Sicari disumani ma non troppo: a Venezia81 Wolfs, di Jon Watts

Il nostro protagonista è l’uomo da chiamare quando c’è da ripulire la scena di un crimine, un po’ come il Mr. Wolf di Le iene, tanto per essere chiari. Stanotte è entrato in azione perché un’integerrima procuratrice si è voluta concedere una notte di passione, ma non è finita bene e c’è da evitare lo scandalo. Anche l’hotel ci tiene al suo buon nome, però, e così la direttrice convoca sulla scena un rivale, un secondo uomo che “risolve problemi” di cui il nostro non sospettava nemmeno l’esistenza. Si basa su questo accostamento improbabile e spiazzante Wolfs (a proposito di riferimenti tarantiniani), con cui Jon Watts abbandona finalmente i territori Marvel per tornare alle formule del thriller ironico del fortunato Cop Car. Nel film, presentato fuori concorso a Venezia 81, i due ripulitori sono George Clooney e Brad Pitt, che da soli bastano a tarare il tono ironico di un racconto sornione, pur nell’intrigo di una vicenda che riserverà qualche sorpresa. Prima fra tutte il fatto che il morto è in realtà vivo, con tutta la fisicità scattante e un certo candore con cui affronta la complicata situazione. Già perché di mezzo c’è pure un carico di droga da consegnare al malavitoso di turno senza che lo scandalo diventi un regolamento di conti.
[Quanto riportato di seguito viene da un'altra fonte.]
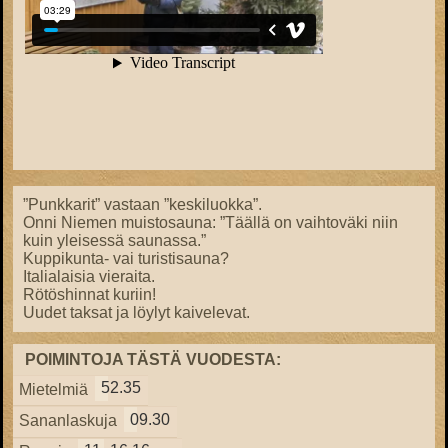
”Punkkarit” vastaan ”keskiluokka”.
Onni Niemen muistosauna: ”Täällä on vaihtoväki niin
kuin yleisessä saunassa.”
Kuppikunta- vai turistisauna?
Italialaisia vieraita.
Rötöshinnat kuriin!
Uudet taksat ja löylyt kaivelevat.
POIMINTOJA TÄSTÄ VUODESTA:
52.35
Mietelmiä
09.30
Sananlaskuja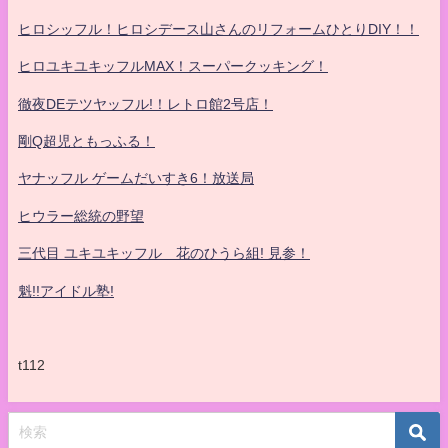
ヒロシッフル！ヒロシデース山さんのリフォームひとりDIY！！
ヒロユキユキッフルMAX！スーパークッキング！
徹夜DEテツヤッフル!！レトロ館2号店！
剛Q超児ともっふる！
ヤナッフル ゲームだいすき6！放送局
ヒウラー総統の野望
三代目 ユキユキッフル 花のひうら組! 見参！
魁!!アイドル塾!
t112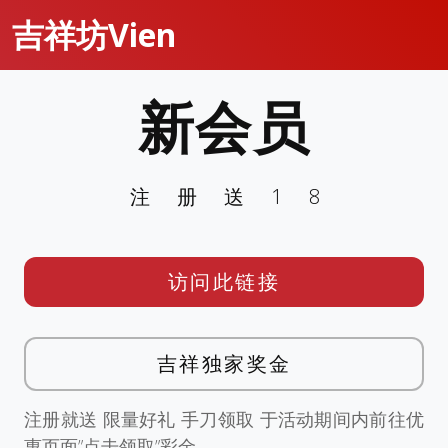
吉祥坊Vien
新会员
注册送18
访问此链接
吉祥独家奖金
注册就送 限量好礼 手刀领取 于活动期间内前往优
惠页面”点击领取”彩金。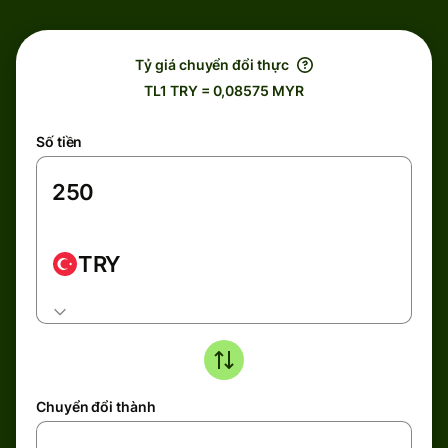
Tỷ giá chuyển đổi thực
TL1 TRY = 0,08575 MYR
Số tiền
TRY
Chuyển đổi thành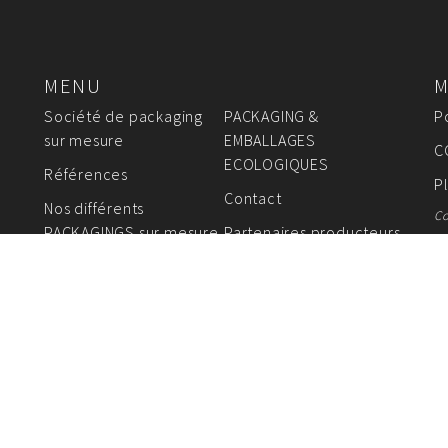
MENU
M
Société de packaging
PACKAGING &
P
sur mesure
EMBALLAGES
C
ECOLOGIQUES
Références
P
Contact
Nos différents
Co
PACKAGINGS sur mesure
Partenaires producteurs
de packaging
AGES FABRICANT DE SACS EN PAPIER - EMBALLAGES 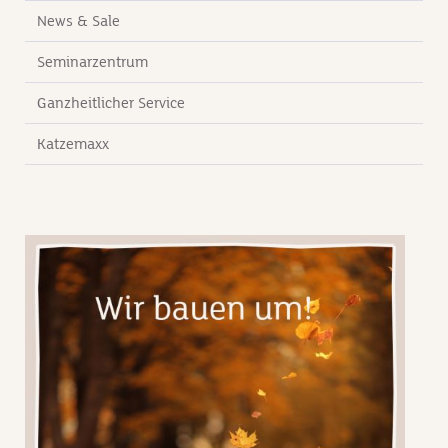
News & Sale
Seminarzentrum
Ganzheitlicher Service
Katzemaxx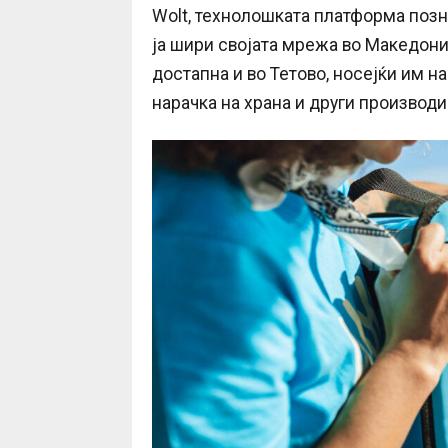
Wolt, технолошката платформа позн
ја шири својата мрежа во Македониј
достапна и во Тетово, носејќи им н
нарачка на храна и други производи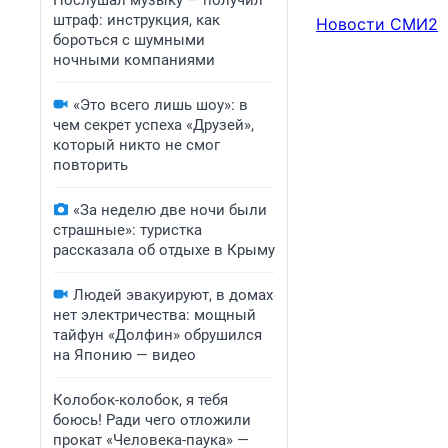
Послушал музыку — получил
штраф: инструкция, как
Новости СМИ2
бороться с шумными
ночными компаниями
«Это всего лишь шоу»: в
чем секрет успеха «Друзей»,
который никто не смог
повторить
«За неделю две ночи были
страшные»: туристка
рассказала об отдыхе в Крыму
Людей эвакуируют, в домах
нет электричества: мощный
тайфун «Долфин» обрушился
на Японию — видео
Колобок-колобок, я тебя
боюсь! Ради чего отложили
прокат «Человека-паука» —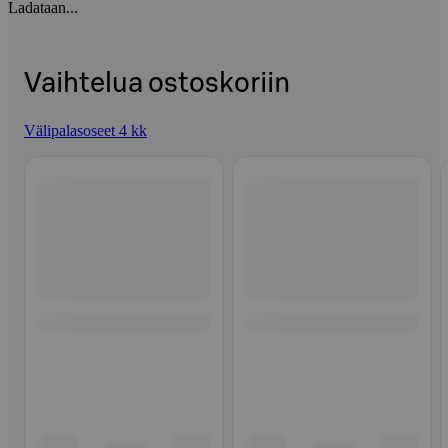
Ladataan...
Vaihtelua ostoskoriin
Välipalasoseet 4 kk
Ohita listaus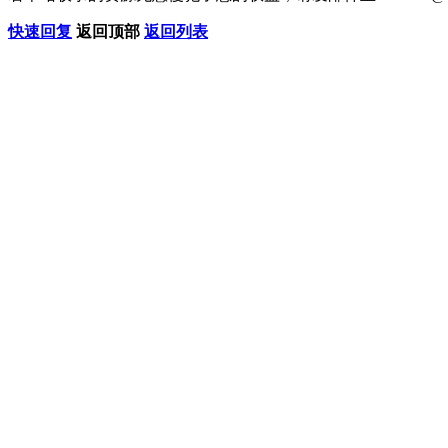
快速回复
返回顶部
返回列表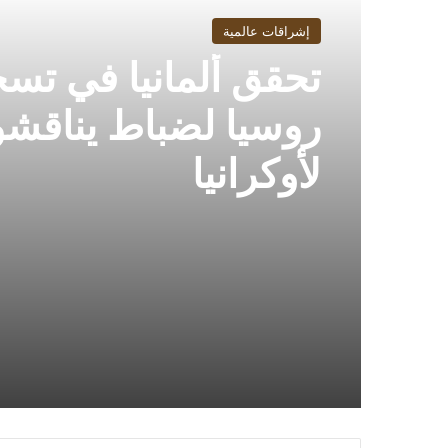
إشراقات عالمية
تحقق ألمانيا في تس
روسيا لضباط يناقش
لأوكرانيا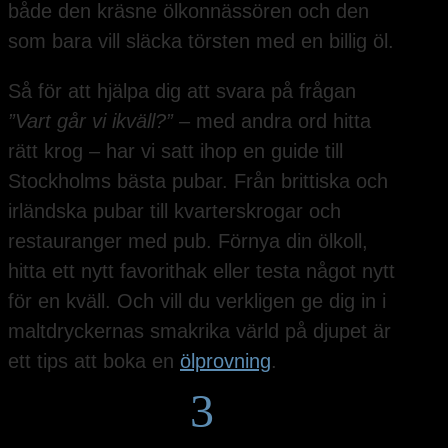
både den kräsne ölkonnässören och den
som bara vill släcka törsten med en billig öl.
Så för att hjälpa dig att svara på frågan
”Vart går vi ikväll?”
– med andra ord hitta
rätt krog – har vi satt ihop en guide till
Stockholms bästa pubar. Från brittiska och
irländska pubar till kvarterskrogar och
restauranger med pub. Förnya din ölkoll,
hitta ett nytt favorithak eller testa något nytt
för en kväll. Och vill du verkligen ge dig in i
maltdryckernas smakrika värld på djupet är
ett tips att boka en
ölprovning
.
3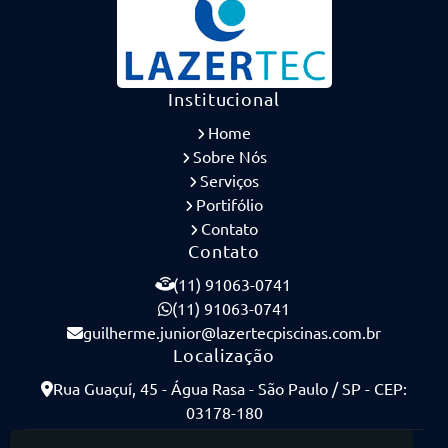
Institucional
Home
Sobre Nós
Serviços
Portifólio
Contato
Contato
(11) 91063-0741
(11) 91063-0741
guilherme.junior@lazertecpiscinas.com.br
Localização
Rua Guaçuí, 45 - Água Rasa - São Paulo / SP - CEP:
03178-180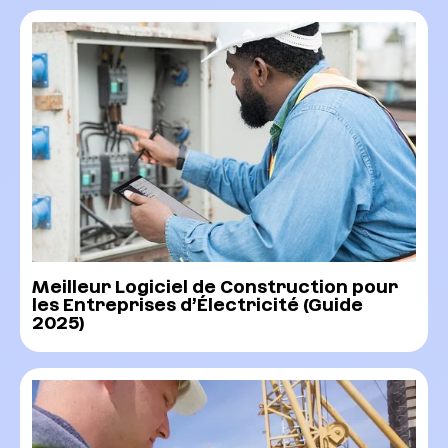
Meilleur Logiciel de Construction pour
les Entreprises d’Électricité (Guide
2025)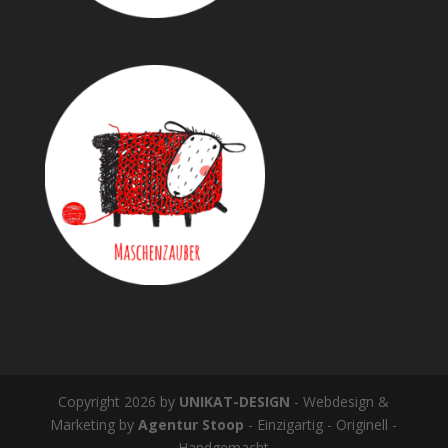
Copyright 2026 by
UNIKAT-DESIGN
- Webdesign &
Marketing by
Agentur Stoop
- Einzigartig - Originell -
Handgemacht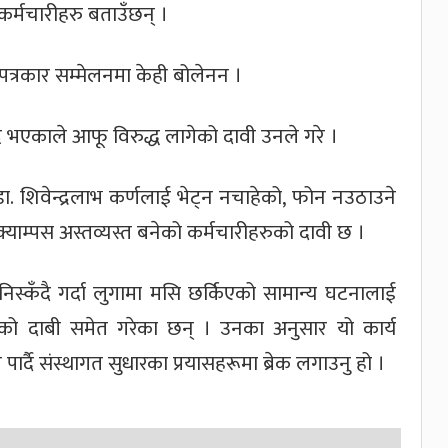
कर्मचारीहरु बताउँछन् ।
 पत्रकार सम्मेलनमा केही बोलेनन ।
भएकाले आफू विरुद्ध लागेको दावी उनले गरे ।
ा. शिवेन्द्रलाभ कर्णलाई भेट्न नचाहेको, फोन नउठाउने
याम्पस अस्तव्यस्त बनेको कर्मचारीहरुको दावी छ ।
्कँदै गर्दा लुगामा मसि छर्किएको सामान्य घटनालाई
को दाबी समेत गरेका छन् । उनका अनुसार यो कार्य
र्दै संस्थागत सुधारका प्रयासहरूमा ब्रेक लगाउनु हो ।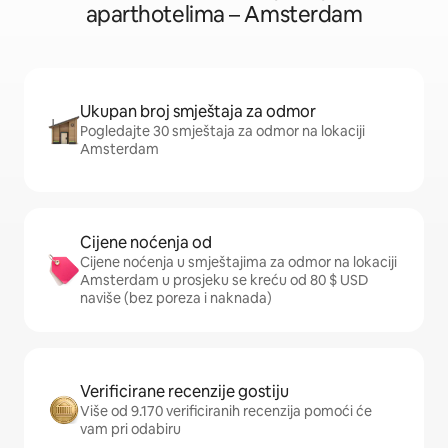
aparthotelima – Amsterdam
Ukupan broj smještaja za odmor
Pogledajte 30 smještaja za odmor na lokaciji
Amsterdam
Cijene noćenja od
Cijene noćenja u smještajima za odmor na lokaciji
Amsterdam u prosjeku se kreću od 80 $ USD
naviše (bez poreza i naknada)
Verificirane recenzije gostiju
Više od 9.170 verificiranih recenzija pomoći će
vam pri odabiru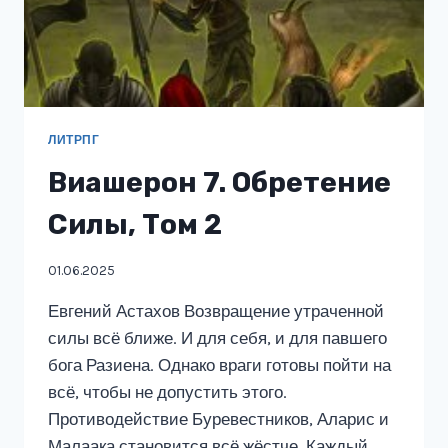
ЛИТРПГ
Виашерон 7. Обретение
Силы, Том 2
01.06.2025
Евгений Астахов Возвращение утраченной
силы всё ближе. И для себя, и для павшего
бога Разиена. Однако враги готовы пойти на
всё, чтобы не допустить этого.
Противодействие Буревестников, Аларис и
Малаака становится всё жёстче. Каждый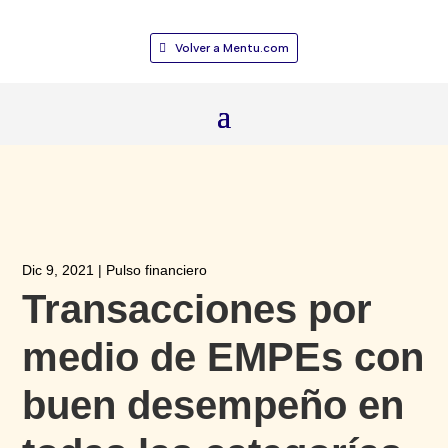
Volver a Mentu.com
Dic 9, 2021
|
Pulso financiero
Transacciones por
medio de EMPEs con
buen desempeño en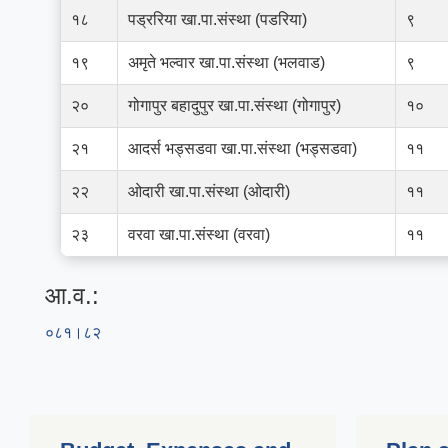
१८
पड्ररिया खा.पा.संस्था (पडरिया)
९
१९
अमृते भल्वार खा.पा.संस्था (भलवाड)
९
२०
गोगापुर बहादुपुर खा.पा.संस्था (गोगापुर)
१०
२१
आदर्स भड्सडवा खा.पा.संस्था (भड्सडवा)
११
२२
ओदारी खा.पा.संस्था (ओदारी)
११
२३
वरवा खा.पा.संस्था (वरवा)
११
आ.व.:
०८१।८२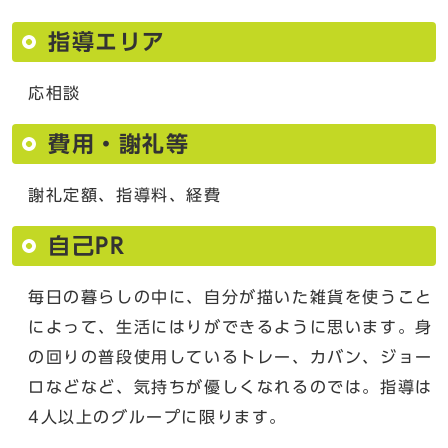
指導エリア
応相談
費用・謝礼等
謝礼定額、指導料、経費
自己PR
毎日の暮らしの中に、自分が描いた雑貨を使うこと
によって、生活にはりができるように思います。身
の回りの普段使用しているトレー、カバン、ジョー
ロなどなど、気持ちが優しくなれるのでは。指導は
4人以上のグループに限ります。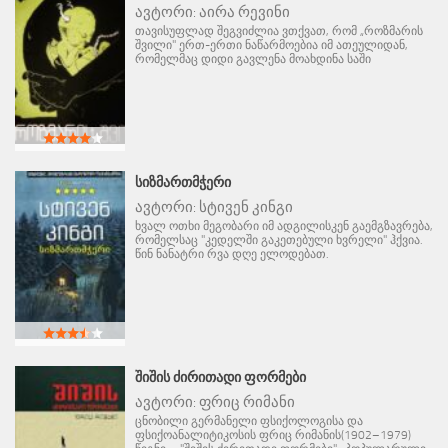
ავტორი:
აირა რევინი
თავისუფლად შეგვიძლია ვთქვათ, რომ „როზმარის
შვილი" ერთ-ერთი ნაწარმოებია იმ ათეულიდან,
რომელმაც დიდი გავლენა მოახდინა საში
ᲡᲘᲖᲛᲐᲠᲗᲛᲭᲔᲠᲘ
ავტორი:
სტივენ კინგი
ხვალ ოთხი მეგობარი იმ ადგილისკენ გაემგზავრება,
რომელსაც "კედელში გაკეთებული ხვრელი" ჰქვია.
წინ ნანატრი რვა დღე ელოდებათ.
ᲨᲘᲨᲘᲡ ᲫᲘᲠᲘᲗᲐᲓᲘ ᲤᲝᲠᲛᲔᲑᲘ
ავტორი:
ფრიც რიმანი
ცნობილი გერმანელი ფსიქოლოგისა და
ფსიქოანალიტიკოსის ფრიც რიმანის(1902–1979)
L’immersione nella notte newyorkese è ossequiata attraverso una visualità orizzontale, con lunghe carrellate che si snodano lungo le strade e costringono i due protagonisti a una perenne equidistanza esplicitata dalla reciproca diffidenza. I due, in pratica, devono collaborare per uscir fuori dall’empasse in cui si sono loro malgrado ritrovati, ma non hanno nessuna intenzione di fare squadra, sia per la reputazione che il loro lavoro richiede, sia perché lo scontro larvatamente generazionale (uno dei due è chiaramente più grande dell’altro) suggerisce una competizione dove è meglio non rivelare troppo le proprie carte.

 

 
La densità materica della geografia metropolitana si colora di una ironia diffusa ma mai deflagrante, tarata sul gigionismo dei due interpreti, forse anche poco credibili nel ruolo dei sicari, ma efficaci nel dar vita a una morbida rivalità in grado di mantenere costante il sottotesto paradossale e spiritoso dell’assunto, pur non dispendendone la cifra puramente noir data dall’ingegnoso intreccio. In breve l’alleanza che giocoforza si dovrà stabilire, cerca di esplicitare l’intento abbastanza iconoclasta caro al regista: se in Cop Car si faceva beffe di un poliziotto violento, qui i ripulitori abbandonano ben presto l’aura maudit alla Frank Costello per riacquistare progressivamente un po’ della loro umanità, prendendo a cuore le sorti di quel ragazzo che pure li ha cacciati nei guai. Il gioco divistico per fortuna non stanca, anche se i comprimari non stanno a guardare: il terzo incomodo di uno scatenato Austin Abrams in più di una occasione ruba persino la scena ai due primattori, e c’è pure il grande Zlatko Buric della trilogia di Pusher a far la parte di un boss croato da cui entrambi devono vedersela, mentre la procuratrice è Amy Ryan, che ha lavorato con Spielberg, Egoyan, Inarritu e Ari Aster. Nomi importanti al servizio di un Jon Watts che scrive, dirige e produce: non avrà le carte dell’autore ma è forse il buon director professionale in grado di comporre dignitosi prodotti medi di cui si inizia a sentire parecchio il bisogno nella Hollywood degli yes man.